Some pets enjoy vet visits, but as you are probably well aware, many do not. They can’t comprehend that the procedures and medications they get at the vet clinic are for their own health and well-being.

But there are ways you can help make the experience at the vet’s office easier for your pets as well as for you and the veterinary staff. Here are some pointers for what NOT to do.

1. Assume Good Behavior in Your Pets

We all like to think our own pets are the best four-legged creatures to walk the Earth. Unfortunately, it is very common and normal for pets to show a completely different side at the veterinary clinic, especially if they’ve never been to that clinic before or they remember a previous negative visit.

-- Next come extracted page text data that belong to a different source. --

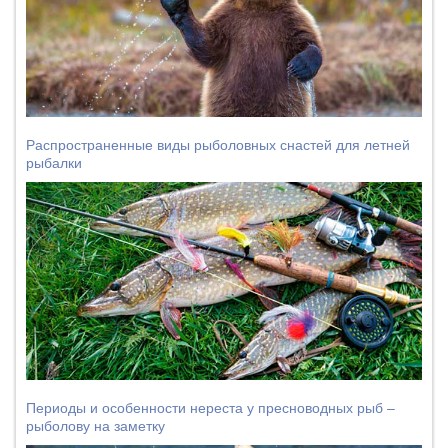
Распространенные виды рыболовных снастей для летней
рыбалки
Периоды и особенности нереста у пресноводных рыб –
рыболову на заметку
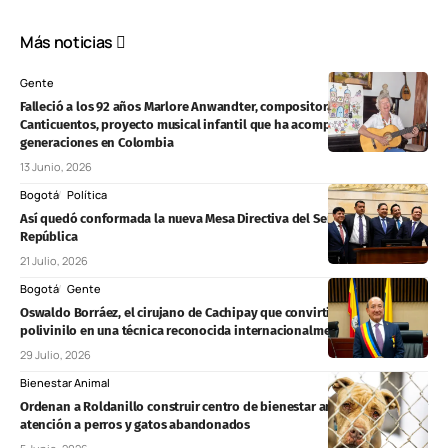
Más noticias
Gente
Falleció a los 92 años Marlore Anwandter, compositora y creadora de
Canticuentos, proyecto musical infantil que ha acompañado a tres
generaciones en Colombia
13 Junio, 2026
Bogotá
Política
Así quedó conformada la nueva Mesa Directiva del Senado de la
República
21 Julio, 2026
Bogotá
Gente
Oswaldo Borráez, el cirujano de Cachipay que convirtió una bolsa de
polivinilo en una técnica reconocida internacionalmente
29 Julio, 2026
Bienestar Animal
Ordenan a Roldanillo construir centro de bienestar animal y fortalecer
atención a perros y gatos abandonados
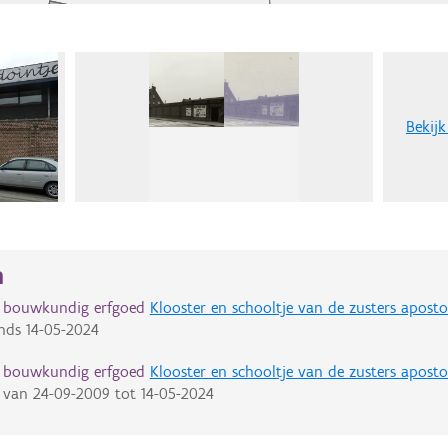
Bekijk
n
d bouwkundig erfgoed
Klooster en schooltje van de zusters apost
nds
14-05-2024
d bouwkundig erfgoed
Klooster en schooltje van de zusters apost
van
24-09-2009
tot
14-05-2024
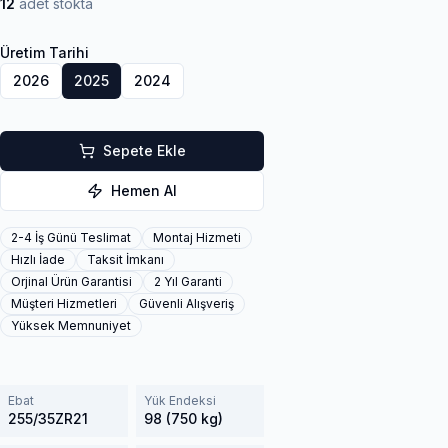
12
adet stokta
Üretim Tarihi
2026
2025
2024
Sepete Ekle
Hemen Al
2-4 İş Günü Teslimat
Montaj Hizmeti
Hızlı İade
Taksit İmkanı
Orjinal Ürün Garantisi
2 Yıl Garanti
Müşteri Hizmetleri
Güvenli Alışveriş
Yüksek Memnuniyet
Ebat
Yük Endeksi
255/35ZR21
98 (750 kg)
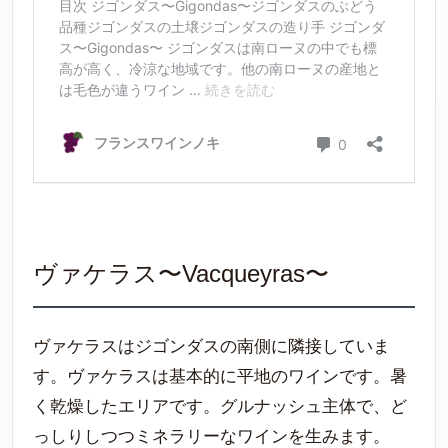
ヴァケラス〜Vacqueyras〜
ヴァケラスはジゴンダスの南側に隣接していま
す。ヴァケラスは基本的に平地のワインです。暑
く乾燥したエリアです。グルナッシュ主体で、ど
っしりしつつミネラリーなワインを生みます。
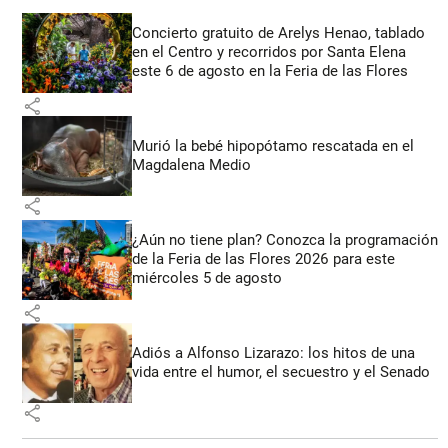
Concierto gratuito de Arelys Henao, tablado
en el Centro y recorridos por Santa Elena
este 6 de agosto en la Feria de las Flores
share
Murió la bebé hipopótamo rescatada en el
Magdalena Medio
share
¿Aún no tiene plan? Conozca la programación
de la Feria de las Flores 2026 para este
miércoles 5 de agosto
share
Adiós a Alfonso Lizarazo: los hitos de una
vida entre el humor, el secuestro y el Senado
share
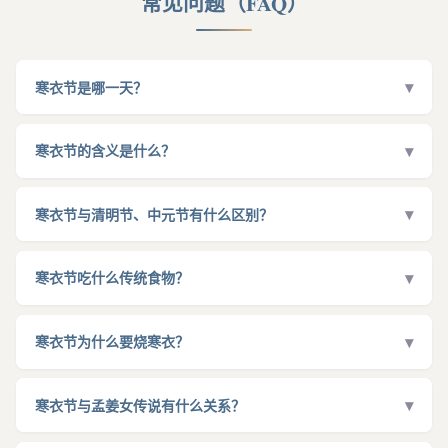
常见问题（FAQ）
▾
寒衣节是哪一天？
寒衣节在每年农历十月初一?2026年的寒衣节对应公历
2026年11
月9日（星期一）
?由于农历与公历的差异，每年对应的公历日期
▾
寒衣节的含义是什么？
会有所浮动，通常在公历11月上旬至中旬之间?
寒衣节寓意"送寒衣"，意为天气转寒，生者为逝去的亲人添置御寒
衣物的祭祀节日?"寒衣"指御寒的衣物，人们通过烧纸衣的方式表
▾
寒衣节与清明节、中元节有什么区别？
达对先人的怀念与孝心?这个节日体现了中华民族
慎终追远、孝亲
三大鬼节各有侧重：
清明节
（公历4月5日左右）以扫墓祭祖、踏
报恩
的传统美德，也提醒人们寒冬将至、注意保暖?
青郊游为主，重在春祭；
中元节
（农历七月十五）是道教中元地官
▾
寒衣节吃什么传统食物？
赦罪之日，民间有祭祀孤魂野鬼、放河灯的习俗，侧重普度众生；
寒衣节的传统美食因地而异，常见的有6种：
饺子
（北方，形似耳
寒衣节
（农历十月初一）则专门以"送寒衣"为主题，为亡故亲人送
朵寓意保暖）；
面条
（全国，象征长寿牵挂）；
红豆饭
（江南，驱
▾
去御寒衣物，侧重冬祭与孝亲?三者构成了
春祭→秋祭→冬祭
的完
寒衣节为什么要烧寒衣？
寒补气）；
糍粑
（南方，象征团圆）；
豆腐
（全国，寓意清白做
整岁时祭祀体系?
"烧寒衣"源于古人"
事死如事生
"的观念——认为逝者在另一个世界
人）；
馄饨/抄手
（川渝江浙，温暖驱寒）?此外还有芝麻饼、羊肉
也需要御寒衣物?人们在十月初一用五色纸剪成衣服鞋帽的形状焚
▾
汤等地方特色食物?
寒衣节与孟姜女传说有什么关系？
烧，寓意送给了先人?此习俗在宋代已有明确文献记载，孟元老
"孟姜女千里送寒衣"是寒衣节最著名的民间传说?相传秦朝女子孟
《东京梦华录》记载："十月朔……士庶皆出城飨坟……纸衣成套，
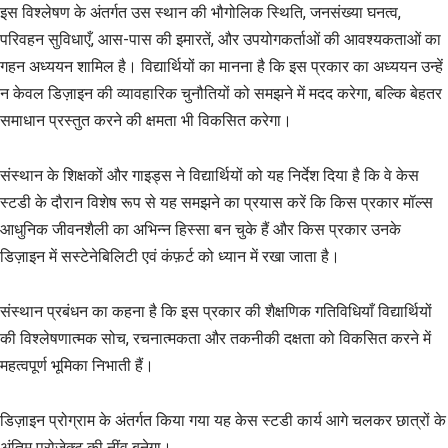
इस विश्लेषण के अंतर्गत उस स्थान की भौगोलिक स्थिति, जनसंख्या घनत्व,
परिवहन सुविधाएँ, आस-पास की इमारतें, और उपयोगकर्ताओं की आवश्यकताओं का
गहन अध्ययन शामिल है। विद्यार्थियों का मानना है कि इस प्रकार का अध्ययन उन्हें
न केवल डिज़ाइन की व्यावहारिक चुनौतियों को समझने में मदद करेगा, बल्कि बेहतर
समाधान प्रस्तुत करने की क्षमता भी विकसित करेगा।
संस्थान के शिक्षकों और गाइड्स ने विद्यार्थियों को यह निर्देश दिया है कि वे केस
स्टडी के दौरान विशेष रूप से यह समझने का प्रयास करें कि किस प्रकार मॉल्स
आधुनिक जीवनशैली का अभिन्न हिस्सा बन चुके हैं और किस प्रकार उनके
डिज़ाइन में सस्टेनेबिलिटी एवं कंफ़र्ट को ध्यान में रखा जाता है।
संस्थान प्रबंधन का कहना है कि इस प्रकार की शैक्षणिक गतिविधियाँ विद्यार्थियों
की विश्लेषणात्मक सोच, रचनात्मकता और तकनीकी दक्षता को विकसित करने में
महत्वपूर्ण भूमिका निभाती हैं।
डिज़ाइन प्रोग्राम के अंतर्गत किया गया यह केस स्टडी कार्य आगे चलकर छात्रों के
अंतिम प्रोजेक्ट की नींव बनेगा।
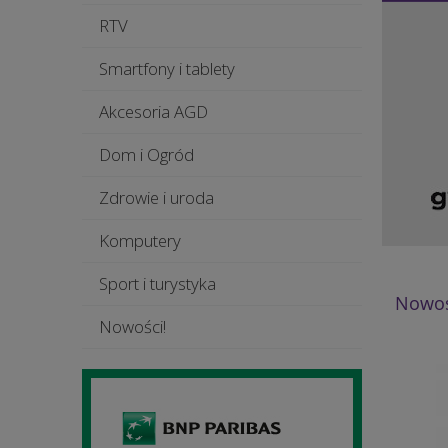
RTV
Smartfony i tablety
Akcesoria AGD
Dom i Ogród
Zdrowie i uroda
Komputery
Sport i turystyka
Nowoś
Nowości!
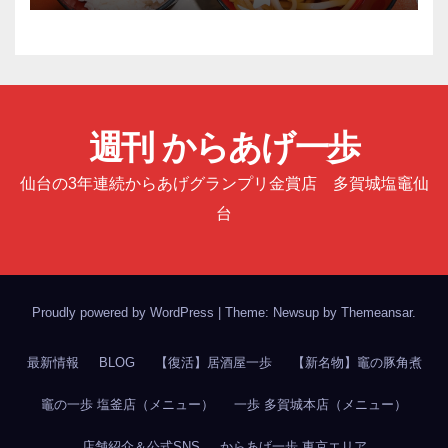
週刊 からあげ一歩
仙台の3年連続からあげグランプリ金賞店 多賀城塩竈仙
台
Proudly powered by WordPress
|
Theme: Newsup by
Themeansar
.
最新情報
BLOG
【復活】居酒屋一歩
【新名物】竈の豚角煮
竈の一歩 塩釜店（メニュー）
一歩 多賀城本店（メニュー）
店舗紹介＆公式SNS
からあげ一歩 東京エリア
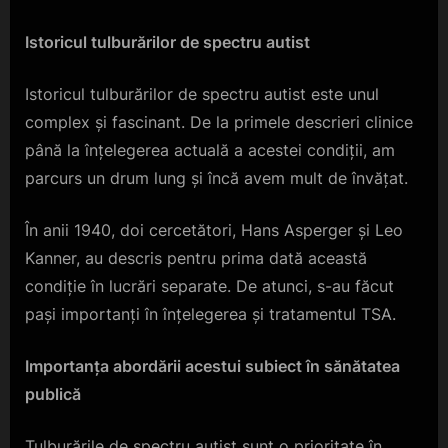
Istoricul tulburărilor de spectru autist
Istoricul tulburărilor de spectru autist este unul
complex și fascinant. De la primele descrieri clinice
până la înțelegerea actuală a acestei condiții, am
parcurs un drum lung și încă avem mult de învățat.
În anii 1940, doi cercetători, Hans Asperger și Leo
Kanner, au descris pentru prima dată această
condiție în lucrări separate. De atunci, s-au făcut
pași importanți în înțelegerea și tratamentul TSA.
Importanța abordării acestui subiect în sănătatea
publică
Tulburările de spectru autist sunt o prioritate în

Cats can have difficulty with a change in environment, even more so if they are strictly indoors. It helps to take things slow. You may also want to search for a Fear-Free™ Certified clinic.

Let dogs sniff around if they are on a leash. Use many positive reinforcement cues, such as treats (if they can have them), verbal praise, and pets.

If your pet has not been to the vet’s office before, let the staff know it’s their first visit. Assuming a pet will be friendly (even if they have been in the past) can put the staff in danger and cause a negative experience for your pet.

2. Assume Pricing

Part of veterinary care is the cost. Just like the bills for people, medical expenses can be high. You will most likely not visit two clinics that have the same pricing, as this is dependent on many factors, such as location, quality, and demand.

Do not assume that because your friend had a dog spayed for $120 that it will be the same for your own pet. Larger pets need more medication; smaller pets need less.

Different medications cost the clinics different amounts, and some are very hard to come by. If you are in a small town at a local vet, and your friend went to a large vet chain in a big city, the rates will be different. Keep in mind that you are paying for the best care possible for your beloved pets.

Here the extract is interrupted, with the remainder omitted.